A variety of arrangements have been suggested for controlling compressor surge as shown, for example, by U.S. Pat. Nos. 3,276,674, 3,424,370, 3,737,252, 4,046,490, 4,142,838, and 4,164,035. In a typical arrangement, the air flowing into the compressor is controlled by an inlet or throttle valve; excess air discharged by the compressor, as the discharge pressure increases beyond a maximum level, can be blown off by an unload valve or the like. As the system demand for the compressed air decreases, which is reflected in a decrease in current in a motor controlling the compressor, the inlet valve is gradually closed (i.e., throttled) to keep the system operating near the design pressure. However, use of an inlet valve alone has certain limitations since the system will eventually reach the surge line at lower flows and cause the compressor to go into an undesirable surge. Therefore, another control mechanism is needed whenever the flow approaches a particular minimum flow level, which is spaced a safe distance away from the surge line.
In accordance with another known system, the inlet valve is gradually closed until it reaches the minimum safe level for flow; the inlet valve is then not closed any further but remains frozen at the last position. Further reductions in air flow, as detected by a decrease in compressor motor amps, will cause the compressor discharge pressure to increase. When the discharge pressure reaches a particular maximum level above the design pressure, the unload valve, which was fully closed before that point, is fully opened and the inlet valve is fully closed. Thereafter, the control system monitors the system pressure in the reservoir to see if it drops below a particular minimum level. If so, the inlet valve is totally opened and the unload valve is totally closed in order to bring the pressure in the reservoir back up to a desired minimum level. The practice of modulating the unload valve to help control surge is also recognized in the art.
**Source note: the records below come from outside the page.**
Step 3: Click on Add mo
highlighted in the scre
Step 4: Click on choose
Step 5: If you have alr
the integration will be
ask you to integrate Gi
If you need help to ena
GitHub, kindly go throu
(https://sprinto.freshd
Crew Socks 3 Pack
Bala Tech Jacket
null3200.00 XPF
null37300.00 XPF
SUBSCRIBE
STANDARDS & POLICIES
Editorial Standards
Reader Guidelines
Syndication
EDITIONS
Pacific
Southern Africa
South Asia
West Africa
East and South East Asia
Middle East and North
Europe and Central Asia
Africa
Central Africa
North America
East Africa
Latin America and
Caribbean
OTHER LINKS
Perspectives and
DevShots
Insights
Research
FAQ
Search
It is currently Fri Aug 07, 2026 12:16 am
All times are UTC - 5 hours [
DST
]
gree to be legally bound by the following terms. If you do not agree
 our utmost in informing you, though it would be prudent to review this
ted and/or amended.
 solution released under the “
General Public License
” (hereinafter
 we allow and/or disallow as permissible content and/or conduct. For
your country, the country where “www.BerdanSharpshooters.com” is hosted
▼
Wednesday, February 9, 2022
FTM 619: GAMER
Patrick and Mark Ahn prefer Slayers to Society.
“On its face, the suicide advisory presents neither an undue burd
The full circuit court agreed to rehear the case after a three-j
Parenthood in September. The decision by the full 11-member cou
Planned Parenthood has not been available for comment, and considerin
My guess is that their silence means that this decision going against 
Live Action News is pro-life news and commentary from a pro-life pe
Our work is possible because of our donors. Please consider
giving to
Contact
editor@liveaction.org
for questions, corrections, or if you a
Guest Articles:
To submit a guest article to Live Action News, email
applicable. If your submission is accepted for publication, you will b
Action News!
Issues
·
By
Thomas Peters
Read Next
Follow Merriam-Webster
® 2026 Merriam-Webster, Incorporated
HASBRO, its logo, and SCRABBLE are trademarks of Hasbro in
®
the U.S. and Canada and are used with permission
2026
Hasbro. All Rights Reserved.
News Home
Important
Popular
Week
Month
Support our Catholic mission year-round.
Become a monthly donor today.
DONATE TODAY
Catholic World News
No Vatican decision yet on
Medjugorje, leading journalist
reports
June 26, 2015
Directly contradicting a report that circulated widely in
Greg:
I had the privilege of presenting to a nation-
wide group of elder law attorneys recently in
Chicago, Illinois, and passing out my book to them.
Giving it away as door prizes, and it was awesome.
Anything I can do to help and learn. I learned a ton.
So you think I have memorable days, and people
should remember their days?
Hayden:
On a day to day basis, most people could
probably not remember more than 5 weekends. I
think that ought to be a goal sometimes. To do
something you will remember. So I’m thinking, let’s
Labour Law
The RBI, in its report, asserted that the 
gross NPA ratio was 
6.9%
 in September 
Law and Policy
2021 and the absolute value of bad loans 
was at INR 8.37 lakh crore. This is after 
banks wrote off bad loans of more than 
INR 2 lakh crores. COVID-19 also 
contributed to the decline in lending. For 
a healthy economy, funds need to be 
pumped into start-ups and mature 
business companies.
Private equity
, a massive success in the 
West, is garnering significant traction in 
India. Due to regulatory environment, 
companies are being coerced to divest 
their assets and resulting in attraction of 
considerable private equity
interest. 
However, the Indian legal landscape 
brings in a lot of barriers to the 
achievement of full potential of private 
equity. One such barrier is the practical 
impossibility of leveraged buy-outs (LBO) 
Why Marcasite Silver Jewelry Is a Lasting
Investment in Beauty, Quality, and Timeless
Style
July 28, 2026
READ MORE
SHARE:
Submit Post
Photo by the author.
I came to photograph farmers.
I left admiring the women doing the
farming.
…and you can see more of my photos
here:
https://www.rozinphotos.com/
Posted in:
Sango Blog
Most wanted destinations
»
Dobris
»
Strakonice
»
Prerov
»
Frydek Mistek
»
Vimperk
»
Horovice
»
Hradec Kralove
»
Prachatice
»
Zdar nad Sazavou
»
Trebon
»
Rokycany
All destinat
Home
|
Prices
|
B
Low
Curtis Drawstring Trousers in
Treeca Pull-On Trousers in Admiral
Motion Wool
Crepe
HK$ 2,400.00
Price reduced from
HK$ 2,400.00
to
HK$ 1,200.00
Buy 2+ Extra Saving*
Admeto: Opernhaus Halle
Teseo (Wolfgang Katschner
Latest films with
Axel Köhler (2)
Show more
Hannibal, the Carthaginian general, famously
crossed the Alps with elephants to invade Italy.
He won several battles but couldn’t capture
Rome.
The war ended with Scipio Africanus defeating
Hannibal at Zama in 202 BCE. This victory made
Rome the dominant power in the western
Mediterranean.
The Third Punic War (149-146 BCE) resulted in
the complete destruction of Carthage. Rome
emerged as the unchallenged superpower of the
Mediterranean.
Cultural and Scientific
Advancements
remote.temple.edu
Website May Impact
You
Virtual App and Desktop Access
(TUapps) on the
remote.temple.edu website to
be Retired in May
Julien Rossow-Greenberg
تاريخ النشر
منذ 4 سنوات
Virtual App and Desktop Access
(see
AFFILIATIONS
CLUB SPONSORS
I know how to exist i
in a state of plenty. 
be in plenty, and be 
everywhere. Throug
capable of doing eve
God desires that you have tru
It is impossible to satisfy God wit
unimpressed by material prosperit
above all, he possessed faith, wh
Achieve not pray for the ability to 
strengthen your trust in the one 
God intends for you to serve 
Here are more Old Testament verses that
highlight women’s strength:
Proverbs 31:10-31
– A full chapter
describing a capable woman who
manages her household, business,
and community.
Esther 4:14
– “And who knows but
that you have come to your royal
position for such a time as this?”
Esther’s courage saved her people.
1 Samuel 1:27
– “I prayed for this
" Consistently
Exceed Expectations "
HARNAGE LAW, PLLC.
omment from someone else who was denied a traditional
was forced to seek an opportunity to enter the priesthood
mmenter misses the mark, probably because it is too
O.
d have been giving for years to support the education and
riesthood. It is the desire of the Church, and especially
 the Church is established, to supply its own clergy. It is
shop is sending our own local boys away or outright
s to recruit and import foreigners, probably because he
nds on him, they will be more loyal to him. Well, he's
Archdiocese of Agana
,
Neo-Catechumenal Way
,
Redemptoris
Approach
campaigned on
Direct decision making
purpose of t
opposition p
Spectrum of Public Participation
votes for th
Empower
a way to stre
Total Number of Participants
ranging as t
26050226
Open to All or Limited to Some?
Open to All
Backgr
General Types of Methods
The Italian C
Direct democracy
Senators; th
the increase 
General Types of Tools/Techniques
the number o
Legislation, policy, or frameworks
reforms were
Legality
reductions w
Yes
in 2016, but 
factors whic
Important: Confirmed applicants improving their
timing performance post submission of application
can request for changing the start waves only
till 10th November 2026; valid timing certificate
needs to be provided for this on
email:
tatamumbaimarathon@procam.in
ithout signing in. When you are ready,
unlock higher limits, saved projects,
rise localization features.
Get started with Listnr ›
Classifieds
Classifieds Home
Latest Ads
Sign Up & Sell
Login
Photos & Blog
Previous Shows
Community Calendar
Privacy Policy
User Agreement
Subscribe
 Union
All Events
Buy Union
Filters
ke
However, these systems have a number of problems. In particular, they use a high rise in compressor discharge pressure to determine whether to use a control other than throttling of the inlet valve. A risk is present in such a system that the compressor will accidentally go into surge. In addition, the minimum flow rate before using the unload valve must be spaced a large distance away from the surge line at the design pressure level to insure that surge is not reached. In addition, the characteristic curves for the operating system must be relatively steep in order to insure that surge is not quickly reached with a slight drop in flow rate. Thus, the design criteria for the compressor system becomes very crucial and the designer is given little design leeway. In addition, since the minimum flow rate must be a large distance from the crossing of the surge line with the design pressure line, the use of the inlet valve to control surge, which is more energy efficient than the use of the unload valve, is more restricted than is really needed.
Therefore, it is an object of the present invention to obtain a greater turndown in the control system, namely, more use of the inlet valve to control the system and prevent surge. It is also an object of the present invention to minimize the use of the unload valve for controlling the system and preventing surge. It is a further object of the present invention to control surge in the system but at the same time to reduce the inefficiencies of unloading large amounts of air from a running compressor and to recognize certain extreme fluctuations in demands on the system flow to minimize needless and energy inefficient operation of the compressor.